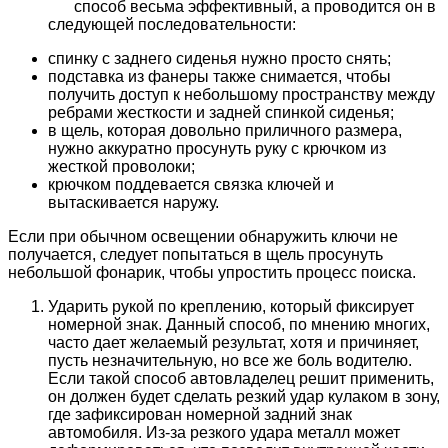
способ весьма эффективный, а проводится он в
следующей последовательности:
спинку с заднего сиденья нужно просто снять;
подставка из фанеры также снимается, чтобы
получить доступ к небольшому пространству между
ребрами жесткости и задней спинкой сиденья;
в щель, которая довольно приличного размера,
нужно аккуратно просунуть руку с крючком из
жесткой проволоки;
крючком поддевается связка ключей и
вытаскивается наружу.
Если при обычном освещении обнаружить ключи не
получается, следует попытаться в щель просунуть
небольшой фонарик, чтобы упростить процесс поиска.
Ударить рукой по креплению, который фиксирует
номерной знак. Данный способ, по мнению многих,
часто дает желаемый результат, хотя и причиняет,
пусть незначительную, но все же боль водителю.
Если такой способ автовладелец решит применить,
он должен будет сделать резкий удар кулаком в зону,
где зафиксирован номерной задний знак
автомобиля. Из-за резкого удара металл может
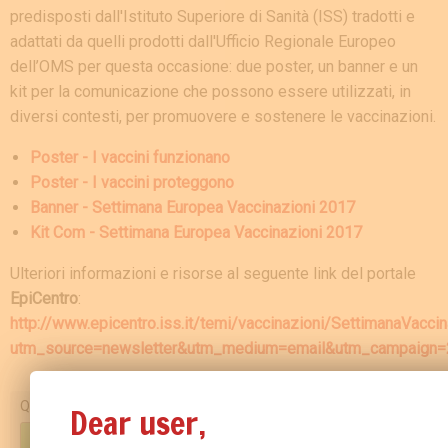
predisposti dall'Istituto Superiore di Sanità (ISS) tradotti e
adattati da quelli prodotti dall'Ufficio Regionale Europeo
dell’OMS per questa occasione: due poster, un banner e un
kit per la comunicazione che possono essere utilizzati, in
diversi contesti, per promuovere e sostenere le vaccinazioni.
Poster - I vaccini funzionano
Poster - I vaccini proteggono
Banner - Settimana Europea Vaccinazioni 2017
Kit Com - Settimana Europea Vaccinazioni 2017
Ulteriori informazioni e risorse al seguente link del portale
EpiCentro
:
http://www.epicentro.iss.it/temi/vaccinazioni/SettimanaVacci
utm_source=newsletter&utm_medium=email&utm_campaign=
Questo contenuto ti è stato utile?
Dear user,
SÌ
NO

**********

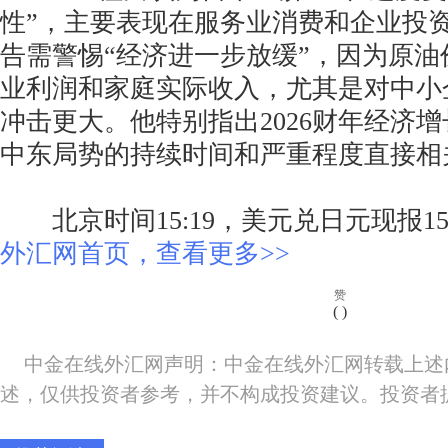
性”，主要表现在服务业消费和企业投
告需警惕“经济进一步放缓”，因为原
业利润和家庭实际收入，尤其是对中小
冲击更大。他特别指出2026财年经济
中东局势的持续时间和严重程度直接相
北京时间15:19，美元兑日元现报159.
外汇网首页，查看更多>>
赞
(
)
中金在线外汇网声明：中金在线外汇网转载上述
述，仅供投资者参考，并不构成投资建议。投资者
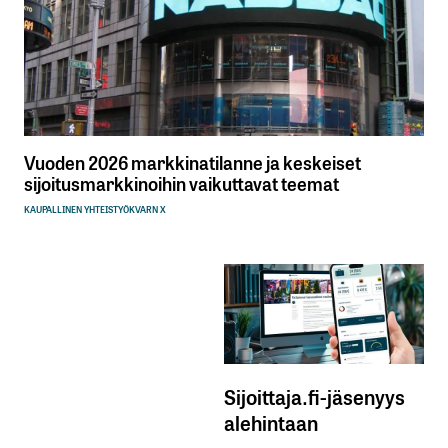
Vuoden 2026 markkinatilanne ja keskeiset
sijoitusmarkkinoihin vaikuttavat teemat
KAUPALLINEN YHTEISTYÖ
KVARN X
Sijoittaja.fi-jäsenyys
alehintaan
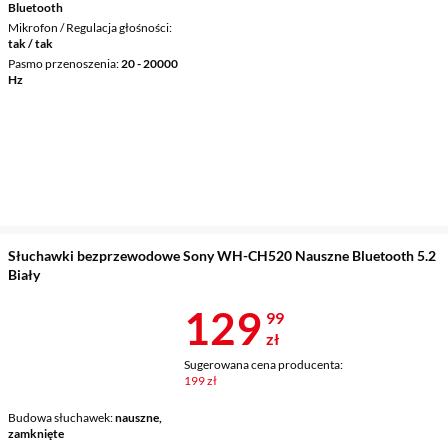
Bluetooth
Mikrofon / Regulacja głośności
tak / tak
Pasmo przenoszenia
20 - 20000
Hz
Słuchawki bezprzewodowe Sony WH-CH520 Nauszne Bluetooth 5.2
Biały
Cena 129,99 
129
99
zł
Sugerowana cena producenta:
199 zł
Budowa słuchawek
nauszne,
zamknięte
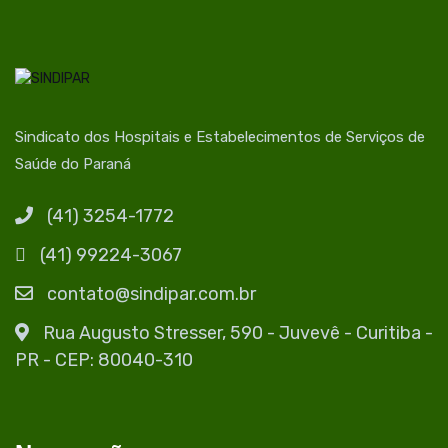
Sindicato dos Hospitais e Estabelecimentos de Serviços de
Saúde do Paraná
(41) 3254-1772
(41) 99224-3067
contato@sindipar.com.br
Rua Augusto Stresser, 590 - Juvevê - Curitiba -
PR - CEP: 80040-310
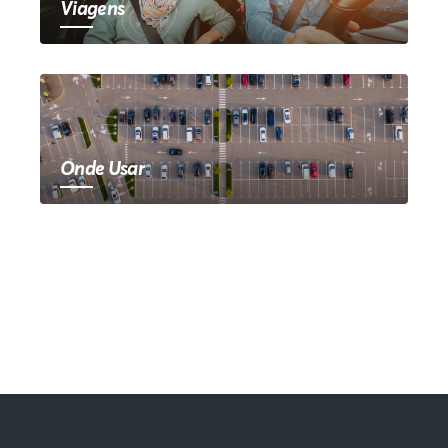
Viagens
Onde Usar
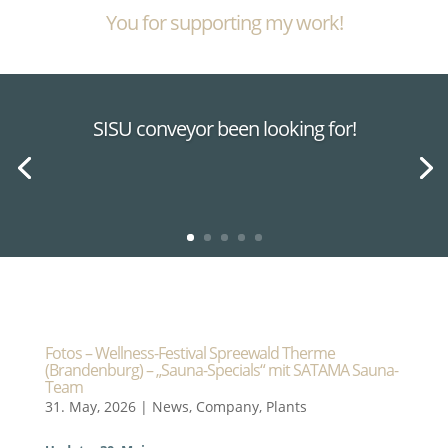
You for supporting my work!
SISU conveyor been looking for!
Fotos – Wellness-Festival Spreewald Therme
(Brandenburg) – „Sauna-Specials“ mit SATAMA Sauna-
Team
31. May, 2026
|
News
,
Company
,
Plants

**********

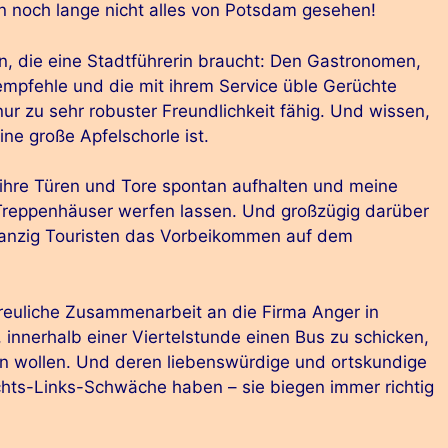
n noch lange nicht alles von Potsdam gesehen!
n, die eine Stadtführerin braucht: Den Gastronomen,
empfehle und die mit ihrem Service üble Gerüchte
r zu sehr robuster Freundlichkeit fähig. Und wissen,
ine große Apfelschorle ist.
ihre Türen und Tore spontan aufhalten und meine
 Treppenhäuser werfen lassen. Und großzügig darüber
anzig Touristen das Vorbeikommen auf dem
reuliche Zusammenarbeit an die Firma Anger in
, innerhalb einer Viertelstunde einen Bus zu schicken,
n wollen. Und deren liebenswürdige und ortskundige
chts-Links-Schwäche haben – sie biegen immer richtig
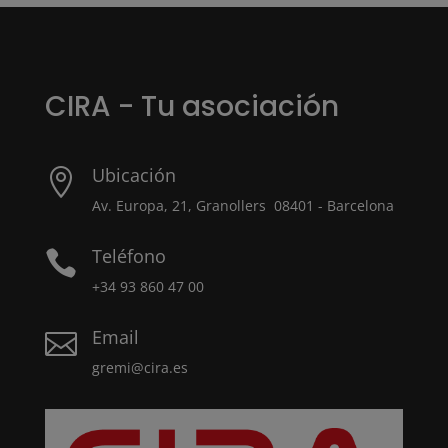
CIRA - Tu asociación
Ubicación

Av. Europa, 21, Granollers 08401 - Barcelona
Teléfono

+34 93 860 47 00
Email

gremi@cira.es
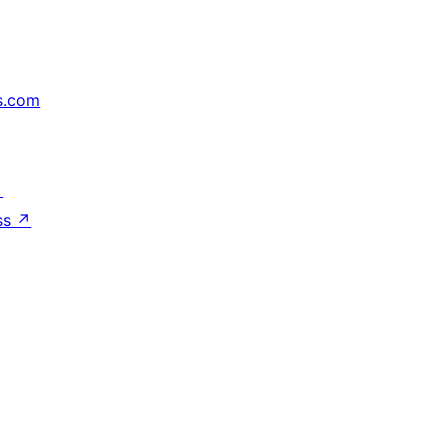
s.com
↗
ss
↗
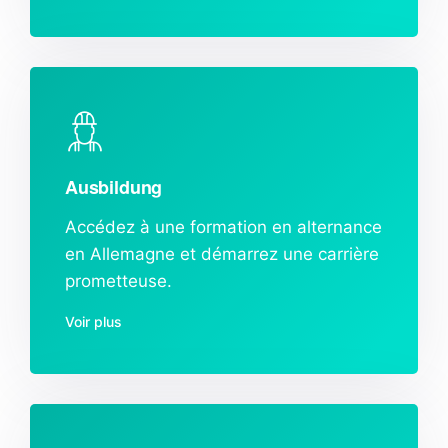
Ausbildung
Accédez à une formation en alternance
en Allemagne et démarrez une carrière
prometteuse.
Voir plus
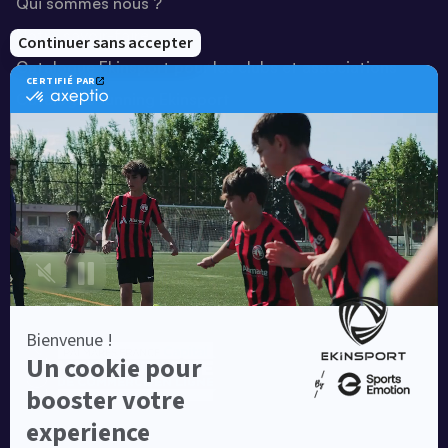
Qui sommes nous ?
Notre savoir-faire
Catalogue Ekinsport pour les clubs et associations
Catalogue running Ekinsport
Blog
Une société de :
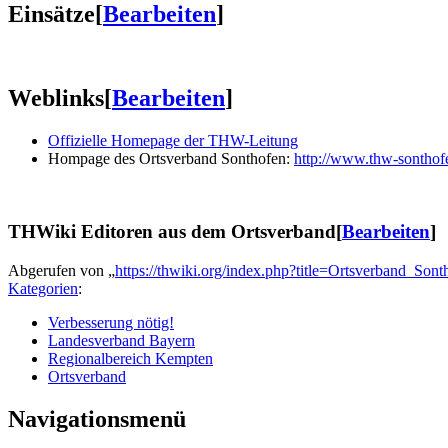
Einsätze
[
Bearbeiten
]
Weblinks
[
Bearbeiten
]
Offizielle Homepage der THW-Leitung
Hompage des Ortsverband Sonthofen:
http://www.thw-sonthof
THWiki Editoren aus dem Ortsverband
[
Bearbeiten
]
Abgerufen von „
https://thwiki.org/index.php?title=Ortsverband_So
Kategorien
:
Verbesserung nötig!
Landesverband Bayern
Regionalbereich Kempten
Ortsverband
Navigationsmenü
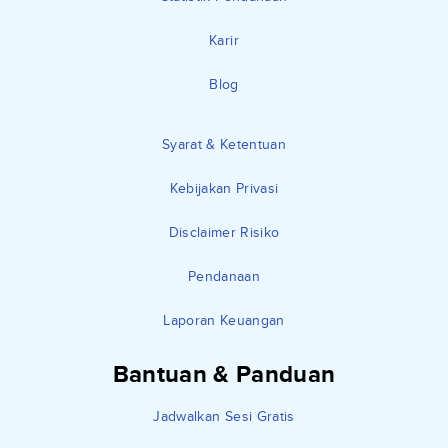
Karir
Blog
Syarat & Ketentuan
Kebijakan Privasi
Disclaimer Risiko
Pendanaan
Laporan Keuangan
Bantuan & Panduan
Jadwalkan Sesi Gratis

**********

■ **WORK INSTRUCTION**: From the records above, extract the lines from the one holding "Av. Europa, 21, Granollers 08401 - Barcelona" through the one holding "Jadwalkan Sesi Gratis", word for word; omit the pictures.

■ **ANSWER BOX**:
Av. Europa, 21, Granollers 08401 - Barcelona
Teléfono

+34 93 860 47 00
Email

gremi@cira.es
s.com
↗
ss
↗
Ausbildung
Accédez à une formation en alternance
en Allemagne et démarrez une carrière
prometteuse.
Voir plus
Qui sommes nous ?
Notre savoir-faire
Catalogue Ekinsport pour les clubs et associations
Catalogue running Ekinsport
Blog
Une société de :
Einsätze
[
Bearbeiten
]
Weblinks
[
Bearbeiten
]
Offizielle Homepage der THW-Leitung
Hompage des Ortsverband Sonthofen:
http://www.thw-sonthof
THWiki Editoren aus dem Ortsverband
[
Bearbeiten
]
Abgerufen von „
https://thwiki.org/index.php?title=Ortsverband_So
Kategorien
:
Verbesserung nötig!
Landesverband Bayern
Regionalbereich Kempten
Ortsverband
Navigationsmenü
Karir
Blog
Syarat & Ketentuan
Kebijakan Privasi
Disclaimer Risiko
Pendanaan
Laporan Keuangan
Bantuan & Panduan
Jadwalkan Sesi Gratis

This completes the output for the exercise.